Palestinians call Al Quds professor who took university students to Auschwitz ‘traitor’

 

“I believe a trip like this, for an organized group of Palestinian youth going to visit Auschwitz, is not only rare, but a first. I thought there would be some complaints, then it would be forgotten.” says Al Quds University Professor Mohammed Dajani.

By Dan Lavie

 

An Al-Quds University professor who took 27 students to see the Nazi death camps two weeks ago in Poland was met with condemnation and calls of being a traitor by his Palestinians peers.

The Auschwitz-Birkenau death camp, where Nazi Germany murdered at least 1.1 million people – Photo: AP

Professor Mohammed Dajani of Al-Quds University took students from his university as well as Birzeit University in Ramallah on a Holocaust education trip in March, as part of a joint Israeli-Palestinian program that seeks to expose each side to other’s suffering with hope of fostering tolerance.

When Dajani returned to the university after the trip he was faced condemnation by his colleagues, who called him a “traitor.”

“I believe a trip like this, for an organized group of Palestinian youth going to visit Auschwitz, is not only rare, but a first. I thought there would be some complaints, then it would be forgotten,” Dajani told the Washington Post.

Al-Quds University released a statement saying the professor and his students do not represent the school. Despite the fact that the visit was funded by the German government, rumors spread that the trip was sponsored by Jewish groups.

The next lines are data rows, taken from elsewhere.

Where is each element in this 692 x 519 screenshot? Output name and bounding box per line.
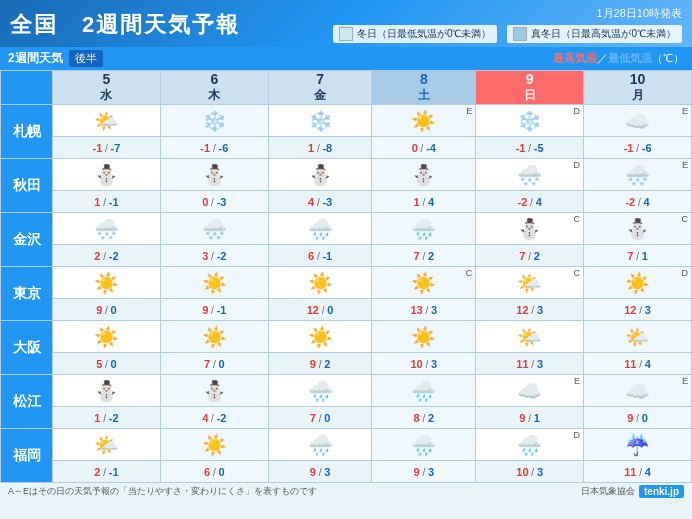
temp-cell-札幌-day2: 1 / -8 bbox=[268, 137, 372, 159]
temp-high: 12 bbox=[307, 304, 319, 316]
weather-icon-cell-東京-day5: D☀️ bbox=[584, 267, 692, 299]
temp-cell-金沢-day5: 7 / 1 bbox=[584, 245, 692, 267]
weather-icon-cell-松江-day1: ⛄ bbox=[160, 375, 268, 407]
temp-low: 2 bbox=[324, 358, 330, 370]
weather-icon: ☀️ bbox=[373, 325, 474, 349]
weather-icon-cell-大阪-day0: ☀️ bbox=[53, 321, 161, 353]
city-temp-row-秋田: 1 / -10 / -34 / -31 / 4-2 / 4-2 / 4 bbox=[1, 191, 692, 213]
temp-cell-大阪-day0: 5 / 0 bbox=[53, 353, 161, 375]
legend: 冬日（日最低気温が0℃未満） 真冬日（日最高気温が0℃未満） bbox=[333, 25, 682, 43]
temp-low: -1 bbox=[109, 196, 119, 208]
weather-icon: ⛄ bbox=[162, 163, 267, 187]
temp-low: -2 bbox=[217, 250, 227, 262]
temp-low: -1 bbox=[217, 304, 227, 316]
day-header-10: 10月 bbox=[584, 71, 692, 105]
weather-icon-cell-福岡-day1: ☀️ bbox=[160, 429, 268, 461]
temp-high: 11 bbox=[624, 466, 636, 478]
temp-low: -6 bbox=[642, 142, 652, 154]
header-right: 1月28日10時発表 冬日（日最低気温が0℃未満） 真冬日（日最高気温が0℃未満… bbox=[333, 6, 682, 43]
weather-icon-cell-大阪-day5: 🌤️ bbox=[584, 321, 692, 353]
weather-icon: 🌤️ bbox=[54, 109, 159, 133]
city-temp-row-大阪: 5 / 07 / 09 / 210 / 311 / 311 / 4 bbox=[1, 353, 692, 375]
tenki-logo: tenki.jp bbox=[639, 485, 684, 498]
city-icon-row-東京: 東京☀️☀️☀️C☀️C🌤️D☀️ bbox=[1, 267, 692, 299]
temp-high: 11 bbox=[516, 358, 528, 370]
temp-cell-札幌-day3: 0 / -4 bbox=[372, 137, 476, 159]
weather-icon: ☀️ bbox=[585, 271, 690, 295]
temp-cell-福岡-day2: 9 / 3 bbox=[268, 461, 372, 483]
temp-cell-松江-day2: 7 / 0 bbox=[268, 407, 372, 429]
weather-icon-cell-大阪-day1: ☀️ bbox=[160, 321, 268, 353]
weather-icon: 🌤️ bbox=[477, 271, 582, 295]
day-header-9: 9日 bbox=[476, 71, 584, 105]
weather-icon-cell-東京-day3: C☀️ bbox=[372, 267, 476, 299]
legend-fuyu-box bbox=[339, 27, 353, 41]
legend-mafuyu-label: 真冬日（日最高気温が0℃未満） bbox=[531, 27, 676, 41]
temp-low: -1 bbox=[109, 466, 119, 478]
reliability-badge: D bbox=[574, 160, 581, 170]
temp-cell-金沢-day3: 7 / 2 bbox=[372, 245, 476, 267]
temp-high: 13 bbox=[410, 304, 422, 316]
temp-low: -4 bbox=[426, 142, 436, 154]
temp-low: 3 bbox=[537, 466, 543, 478]
weather-icon-cell-金沢-day3: 🌧️ bbox=[372, 213, 476, 245]
weather-icon: ⛄ bbox=[477, 217, 582, 241]
reliability-badge: D bbox=[574, 106, 581, 116]
weather-icon-cell-金沢-day2: 🌧️ bbox=[268, 213, 372, 245]
header: 全国 2週間天気予報 1月28日10時発表 冬日（日最低気温が0℃未満） 真冬日… bbox=[0, 0, 692, 47]
temp-low: 3 bbox=[431, 358, 437, 370]
temp-cell-秋田-day1: 0 / -3 bbox=[160, 191, 268, 213]
weather-icon: 🌧️ bbox=[270, 433, 371, 457]
weather-icon: 🌧️ bbox=[477, 433, 582, 457]
weather-icon-cell-秋田-day3: ⛄ bbox=[372, 159, 476, 191]
temp-low: -2 bbox=[217, 412, 227, 424]
legend-mafuyu: 真冬日（日最高気温が0℃未満） bbox=[507, 25, 682, 43]
weather-icon-cell-松江-day0: ⛄ bbox=[53, 375, 161, 407]
temp-low: -6 bbox=[218, 142, 228, 154]
temp-low: 2 bbox=[428, 412, 434, 424]
reliability-badge: C bbox=[682, 214, 689, 224]
temp-cell-松江-day5: 9 / 0 bbox=[584, 407, 692, 429]
temp-cell-松江-day3: 8 / 2 bbox=[372, 407, 476, 429]
city-icon-row-松江: 松江⛄⛄🌧️🌧️E☁️E☁️ bbox=[1, 375, 692, 407]
city-temp-row-福岡: 2 / -16 / 09 / 39 / 310 / 311 / 4 bbox=[1, 461, 692, 483]
footer-note-text: A～Eはその日の天気予報の「当たりやすさ・変わりにくさ」を表すものです bbox=[8, 485, 317, 498]
temp-low: -3 bbox=[217, 196, 227, 208]
weather-icon-cell-金沢-day1: 🌨️ bbox=[160, 213, 268, 245]
weather-icon-cell-松江-day5: E☁️ bbox=[584, 375, 692, 407]
weather-icon: ❄️ bbox=[477, 109, 582, 133]
weather-icon-cell-福岡-day0: 🌤️ bbox=[53, 429, 161, 461]
temp-low: 3 bbox=[431, 304, 437, 316]
temp-low: 3 bbox=[428, 466, 434, 478]
weather-icon: 🌧️ bbox=[373, 433, 474, 457]
legend-mafuyu-box bbox=[513, 27, 527, 41]
temp-low: -2 bbox=[109, 412, 119, 424]
temp-low: -7 bbox=[111, 142, 121, 154]
weather-icon-cell-松江-day3: 🌧️ bbox=[372, 375, 476, 407]
temp-low: -5 bbox=[534, 142, 544, 154]
temp-cell-札幌-day0: -1 / -7 bbox=[53, 137, 161, 159]
temp-low: 3 bbox=[324, 466, 330, 478]
weather-icon-cell-金沢-day0: 🌨️ bbox=[53, 213, 161, 245]
weather-icon: ☀️ bbox=[373, 271, 474, 295]
temp-cell-福岡-day1: 6 / 0 bbox=[160, 461, 268, 483]
temp-cell-秋田-day3: 1 / 4 bbox=[372, 191, 476, 213]
weather-icon: ☀️ bbox=[270, 325, 371, 349]
temp-high: 12 bbox=[516, 304, 528, 316]
temp-low: 0 bbox=[111, 358, 117, 370]
weather-icon: ⛄ bbox=[373, 163, 474, 187]
temp-cell-東京-day4: 12 / 3 bbox=[476, 299, 584, 321]
weather-icon: ☀️ bbox=[270, 271, 371, 295]
day-header-7: 7金 bbox=[268, 71, 372, 105]
temp-cell-大阪-day3: 10 / 3 bbox=[372, 353, 476, 375]
weather-icon: ☀️ bbox=[162, 433, 267, 457]
temp-cell-大阪-day1: 7 / 0 bbox=[160, 353, 268, 375]
temp-cell-秋田-day5: -2 / 4 bbox=[584, 191, 692, 213]
temp-low: -2 bbox=[109, 250, 119, 262]
temp-high: -1 bbox=[200, 142, 210, 154]
weather-icon-cell-札幌-day5: E☁️ bbox=[584, 105, 692, 137]
temp-low: 3 bbox=[645, 304, 651, 316]
weather-icon-cell-東京-day4: C🌤️ bbox=[476, 267, 584, 299]
temp-low: 4 bbox=[536, 196, 542, 208]
city-label-松江: 松江 bbox=[1, 375, 53, 429]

According to Dajani, many Palestinians believe the Holocaust is a tool of Israeli and Jewish propaganda, meant to justify their presence on Palestinian land and to garner sympathy for Israel, or that the Holocaust itself has been exaggerated in scope and was just one of the many massacres that took place during World War II.

The trip proved to be an influential experience for the students. “You feel the humanity. You feel the sympathy of so many people killed in this place because of their race or religion,” one Palestinian student said.

“Most people said we shouldn’t go,” the student said. “It is a strange thing for a Palestinian to go to a Nazi death camp. But I would recommend the trip.”